Some people see jewelry as a simple, frivolous pleasure. Pippa Small is not one of them. For an impassioned perspective on jewelry’s profundity and power — to protect, inspire, communicate and, above all, endure — talk to the London-based designer about her love for bejeweled adornment.
Better yet, check out her latest collection, “Old is New,” a collaboration with Joseph Coplin, the co-owner of New York’s Antiquarium Ltd. Fine Ancient Arts Gallery, an antiquities dealer on New York’s Madison Avenue. The capsule includes 25 pieces — a mix of rings, pendants, necklaces and bangles — featuring Antiquarium artifacts from as far back as the 1st millennium BC mounted in Small’s elegant gold settings.
The idea for the collection was born about a year and a half ago, when Coplin visited Small in London and “pulled out some pieces he thought would do well to turn into jewelry,” she says. She’d been frequenting his gallery for nearly a decade at that point, soaking up his knowledge and passion for “extraordinary things.”

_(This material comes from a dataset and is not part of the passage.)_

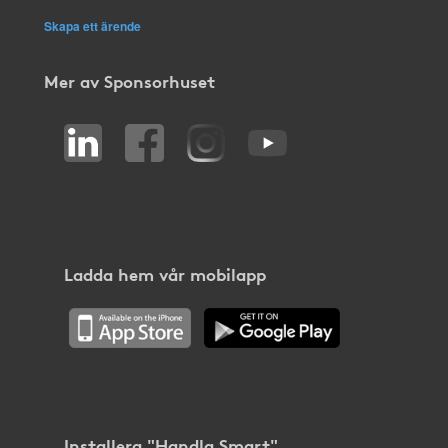
Skapa ett ärende
Mer av Sponsorhuset
Ladda hem vår mobilapp
Installera "Handla Smart"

Small had most of the pieces in the collection fabricated in India, whose goldsmiths, she says, have an “instinct for gold” that translates into “more sympathy for the pieces.”
She referred to a solid gold amulet depicting an oryx that she set into a silver and 22-karat gold ring retailing for $26,160. “It’s a beautiful mountain goat creature that represented virility and power,” she says. “Think about how rare gold was and about the artisan who worked on it. It was probably one nugget of gold that would have been panned from a river. It’s not just an exquisitely made piece. It’s about how it was sourced, who would have worn it, and how unimaginably precious it was.”
Other standout pieces in the collection include a gold ring topped by a swimming dolphin of Etruscan design from the 3rd century BC, a pair of Parthian 1st century BC votive wine pitcher amulet earrings, a 7th century BC Egyptian amulet of a goddess set as a pendant, and a number of agate beads strung on 18k gold chains, such as a Sumerian banded agate flat rhomboid bead from the 3rd Millennium BC.
“Whether crystal or agate, some are so worn down through human touch that all the edges have been softened,” Small says. “The stones have absorbed the oils of people who’ve worn them, their energies and stories. There’s that sense of wear in them; you feel the softness of human touch, humanity and history through all its good and bad, beautiful and horrible moments.”
The collection, which ranges from $2,200 to $27,230 (for a rare Greco Persian Heliotrope scaraboid seal transformed into an 18k gold bangle), is currently on display at Small’s shop in London’s Notting Hill. In January, it will travel to her two boutiques in California, the Brentwood Country Mart in Los Angeles, and the Marin Country Mart north of San Francisco.